A little understand would give you why certain prompts work or don’t work. A high level should do. It could help you make better prompts or trouble shoot, although you don’t need it for 80% of the cases
besides everything that was mentioned here, what made it finally click for me early in my journey was running through this excellent tutorial by Peter Bloem multiple times https://peterbloem.nl/blog/transformers highly recommend
so I’m on the same journey of trying to teach myself ML and I do find most of the resources go over things very quickly and leave a lot you to figure out yourself.
Having had a quick look at this one, it looks very beginner, friendly, and also very careful to explain things slowly, so I will definitely added to my reading list.
Ultimately because it’s such a hot topic the “market” is flooded with people that want to crank out content without understanding what they’re talking about.
Can somebody explain to me the sinus wave positional encoding thing? The naïve approach would be to just add number indices to the tokens, wouldn’t it?
- It should output a unique encoding for each time-step (word’s position in a sentence)
- Distance between any two time-steps should be consistent across sentences with different lengths.
- Our model should generalize to longer sentences without any efforts. Its values should be bounded.

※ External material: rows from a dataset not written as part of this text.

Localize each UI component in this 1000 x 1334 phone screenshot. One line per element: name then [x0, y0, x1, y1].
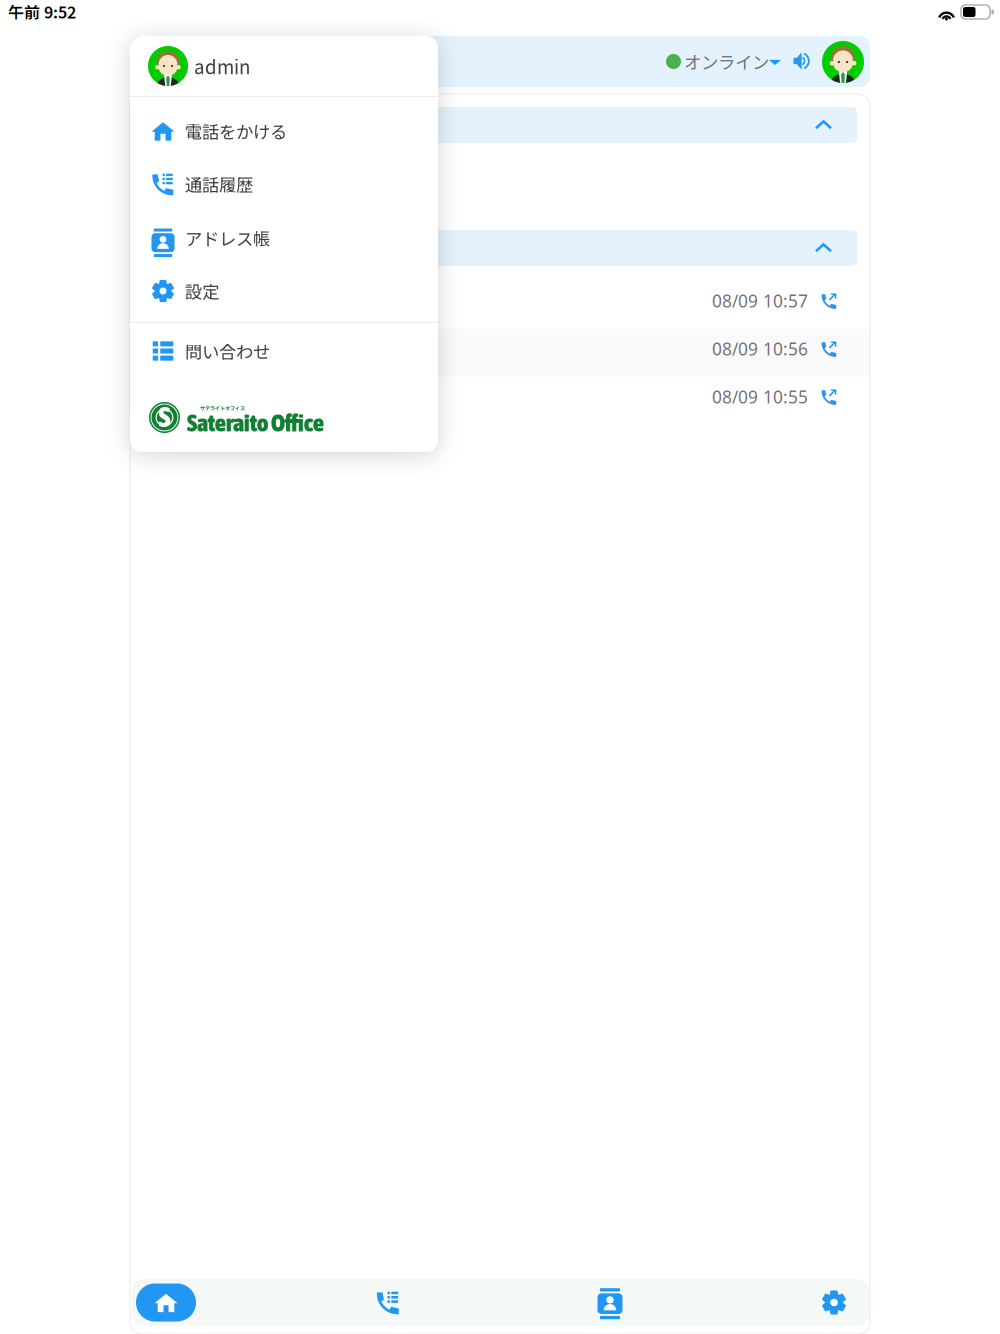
button[interactable]: 通話履歴	[364, 1279, 412, 1326]
button[interactable]: 問い合わせ	[130, 324, 438, 378]
button[interactable]: 電話をかける	[136, 1279, 196, 1326]
button[interactable]: ステータス変更	[762, 45, 788, 79]
button[interactable]: 設定	[130, 264, 438, 318]
button[interactable]: 電話をかける	[130, 104, 438, 158]
staticText: 08/09 10:55	[712, 385, 808, 409]
button[interactable]: admin	[130, 36, 438, 96]
staticText: 午前 9:52	[8, 0, 76, 23]
staticText: S	[158, 401, 170, 433]
button[interactable]: アドレス帳	[586, 1275, 634, 1322]
button[interactable]: 08/09 10:56	[130, 329, 868, 377]
button[interactable]: 設定	[810, 1279, 858, 1326]
button[interactable]: 通話履歴	[130, 158, 438, 210]
button[interactable]	[143, 230, 857, 266]
button[interactable]: 08/09 10:55	[130, 377, 868, 425]
staticText: 設定	[185, 278, 219, 304]
staticText: 通話履歴	[185, 172, 253, 197]
staticText: オンライン	[684, 49, 769, 74]
button[interactable]: アカウント	[822, 41, 864, 83]
staticText: 08/09 10:56	[712, 337, 808, 361]
staticText: admin	[194, 52, 250, 80]
staticText: Sateraito Office	[187, 409, 324, 436]
button[interactable]: 08/09 10:57	[130, 281, 868, 329]
button[interactable]: アドレス帳	[130, 212, 438, 264]
button[interactable]: S	[130, 401, 438, 447]
button[interactable]: 音量	[788, 44, 817, 78]
staticText: 電話をかける	[185, 118, 287, 144]
staticText: サテライトオフィス	[200, 404, 245, 412]
staticText: アドレス帳	[185, 226, 270, 251]
staticText: 問い合わせ	[185, 338, 270, 364]
staticText: 08/09 10:57	[712, 289, 808, 313]
button[interactable]	[143, 107, 857, 143]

- It must be deterministic.
Your example contradicts the 'values should be bounded' criterion as it generalizes to longer sentences.

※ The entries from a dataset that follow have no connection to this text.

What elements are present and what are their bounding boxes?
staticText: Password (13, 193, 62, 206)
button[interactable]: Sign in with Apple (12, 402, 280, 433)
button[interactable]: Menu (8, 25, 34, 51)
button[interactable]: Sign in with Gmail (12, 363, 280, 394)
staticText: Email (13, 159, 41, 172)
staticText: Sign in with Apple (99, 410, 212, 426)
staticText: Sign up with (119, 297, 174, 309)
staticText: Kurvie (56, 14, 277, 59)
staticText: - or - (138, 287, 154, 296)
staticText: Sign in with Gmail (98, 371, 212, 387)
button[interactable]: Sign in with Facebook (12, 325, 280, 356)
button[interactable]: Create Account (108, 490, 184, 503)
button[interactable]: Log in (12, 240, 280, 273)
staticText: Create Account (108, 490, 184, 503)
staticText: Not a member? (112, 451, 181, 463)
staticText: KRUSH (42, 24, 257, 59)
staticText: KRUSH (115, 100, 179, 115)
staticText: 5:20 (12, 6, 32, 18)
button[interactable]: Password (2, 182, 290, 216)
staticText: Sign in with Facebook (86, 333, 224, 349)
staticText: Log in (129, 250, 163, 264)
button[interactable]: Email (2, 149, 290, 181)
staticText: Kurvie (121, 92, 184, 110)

I'm no expert, but I think it's so that the model can learn the relative position wrt other tokens.
They use indices for models like vision transformers with a fixed number of patches but for variable length context I think it's more beneficial to use encodings that can also capture the relative distance.

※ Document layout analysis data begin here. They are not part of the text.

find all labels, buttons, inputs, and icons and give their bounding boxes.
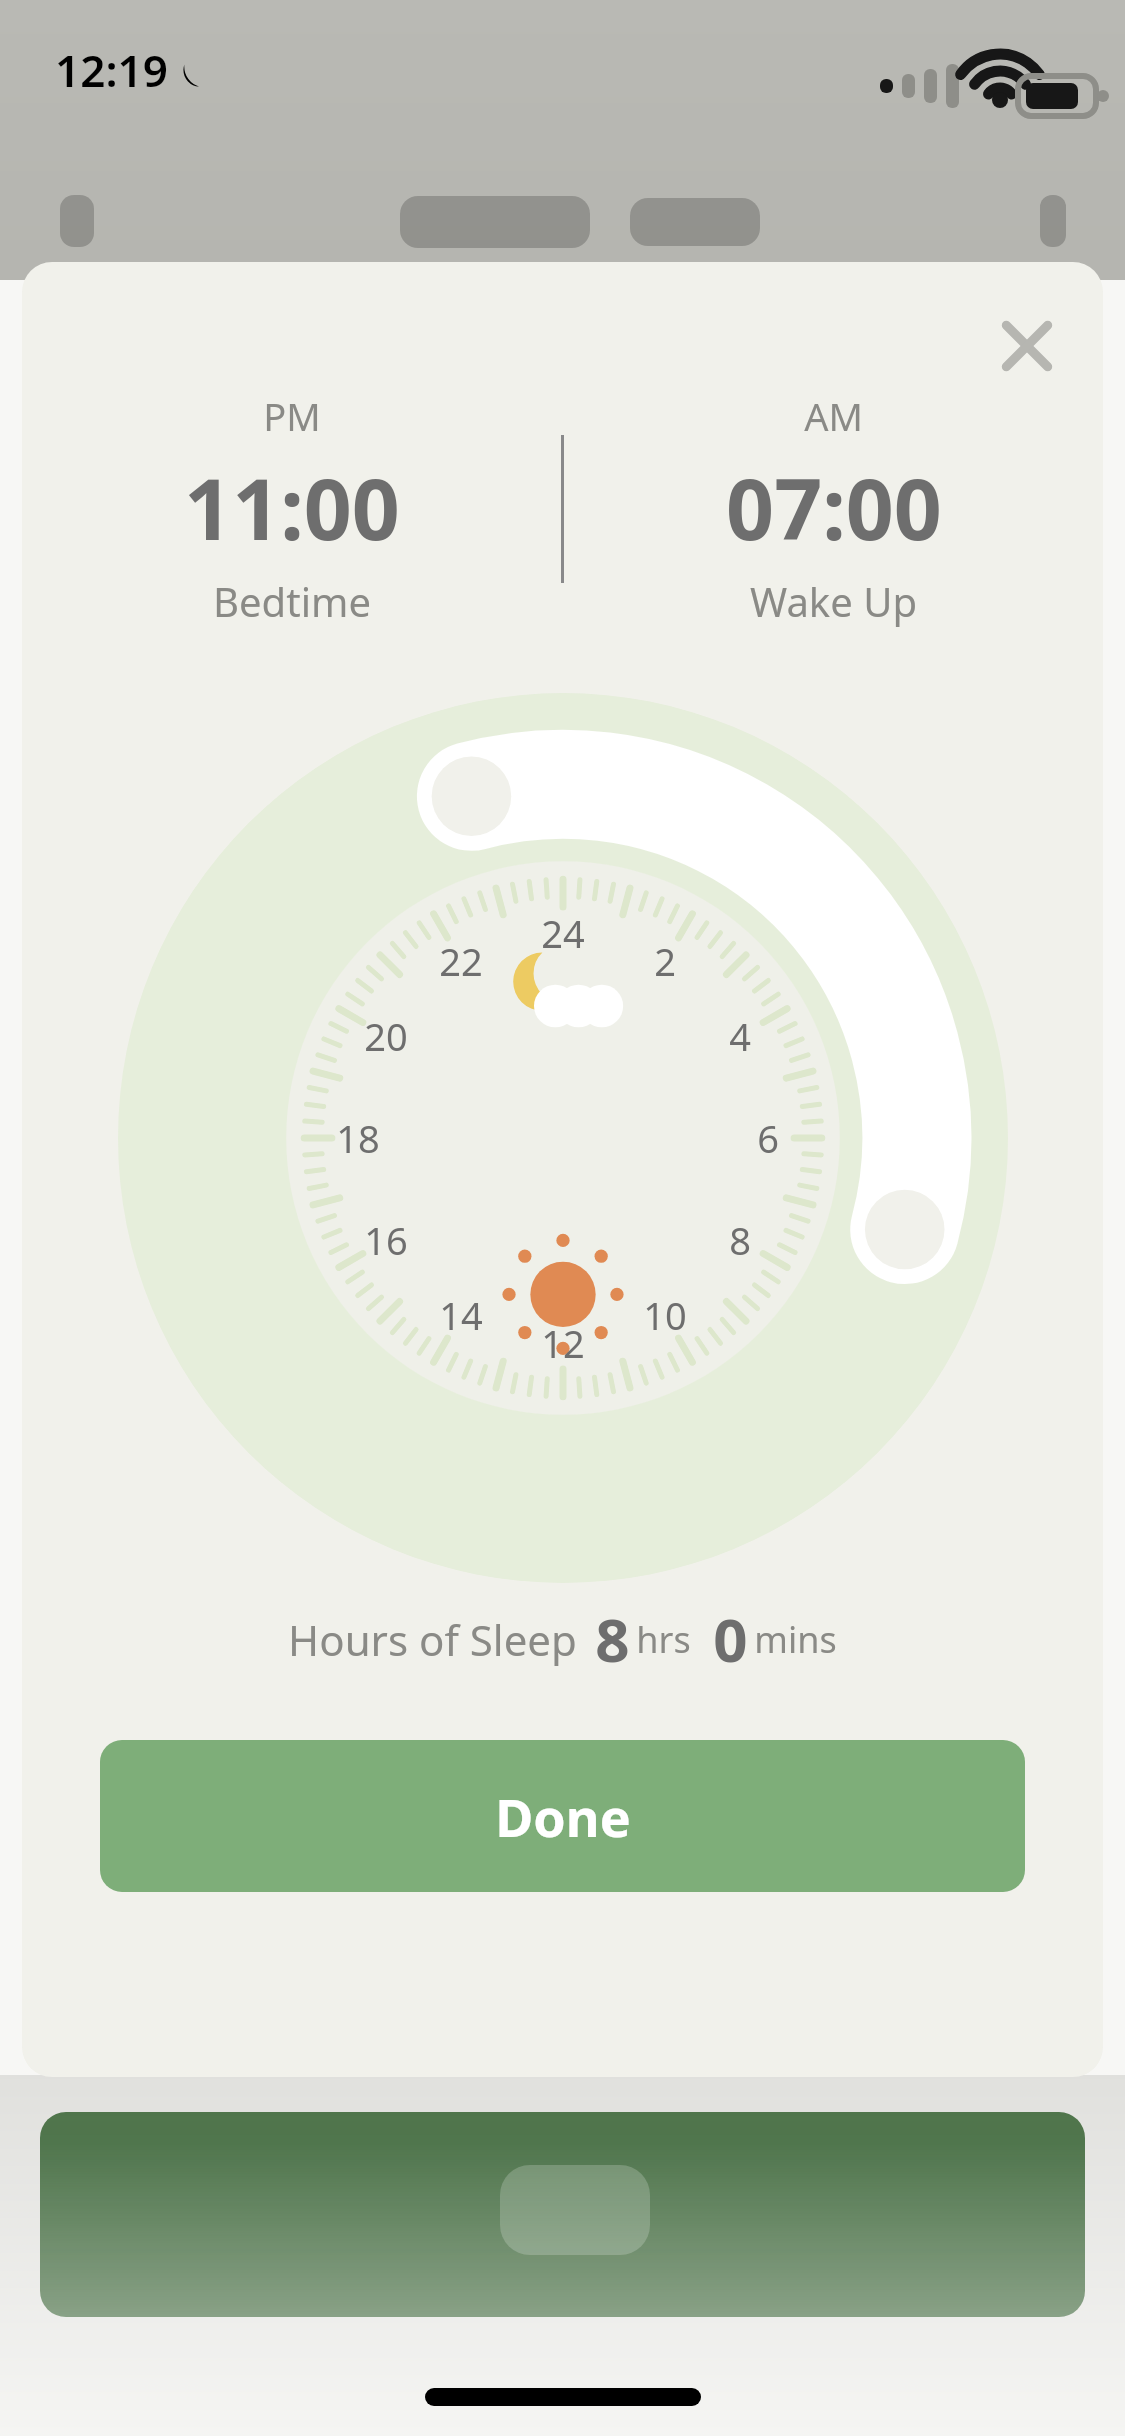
staticText: Bedtime [213, 574, 371, 628]
staticText: 07:00 [726, 450, 942, 564]
staticText: 2 [654, 935, 676, 987]
staticText: 20 [364, 1010, 408, 1062]
button[interactable]: Done [100, 1740, 1025, 1892]
staticText: 8 [729, 1214, 751, 1266]
staticText: 0 [713, 1598, 748, 1680]
staticText: 18 [336, 1112, 380, 1164]
staticText: mins [754, 1615, 837, 1664]
staticText: 10 [643, 1289, 687, 1341]
staticText: Done [495, 1781, 631, 1852]
staticText: AM [804, 390, 863, 442]
staticText: 12:19 [55, 40, 168, 100]
staticText: Wake Up [750, 574, 917, 628]
staticText: 22 [439, 935, 483, 987]
staticText: 11:00 [184, 450, 400, 564]
staticText: 14 [439, 1289, 483, 1341]
staticText: hrs [636, 1615, 691, 1664]
staticText: 24 [541, 907, 585, 959]
staticText: 4 [729, 1010, 751, 1062]
staticText: 16 [364, 1214, 408, 1266]
button[interactable]: Close [979, 298, 1075, 394]
staticText: Hours of Sleep [288, 1611, 577, 1668]
staticText: 12 [541, 1317, 585, 1369]
staticText: PM [263, 390, 321, 442]
staticText: 6 [757, 1112, 779, 1164]
staticText: 8 [595, 1598, 630, 1680]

I was hoping it was an article on designing and building an electrical transformer complete with pictures of a home made, hand wound transformer. I was very disappointed.
This is cool, I highly recommend Jay Alammar’s Illustrated Transformer series to anyone wanting to get an understanding of the different types of transformers and how self-attention works.
The math behind self-attention is also cool and easy to extend to e.g. dual attention
Understanding how things work is useful and worthwhile on its own. Also while you probably can’t afford to train your own LLM you probably can afford to fine tune an existing one or to join one to another mode or lots of other things like that.
I've also wondered why we add the positional encoding to the value, rather than concatenating them?
Also, the terms encoding, embedding, projection, and others are all starting to sound the same to me. I'm not sure exactly what the difference is. Linear projections start to look like embeddings start to look like encodings start to look like projections, etc. I guess that's just the nature of linear algebra? It's all the same? The data is the computation, and the computation is the data. Numbers in, numbers out, and if the wrong numbers come out then God help you.
I digress. Is there a distinction between encoding, embedding, and projection I should be aware of?
I recently read in "The Little Learner" book that finding the right parameters is learning. That's the point. Everything we do in deep learning is focused on choosing the right sequence of numbers and we call those numbers parameters. Every parameter has a specific role in our model. Parameters are our choice, those are the nobs that we (as a personified machine learning algorithm) get to adjust. Ever since then the word "parameters" has been much more meaningful to me. I'm hoping for similar clarity with these other words.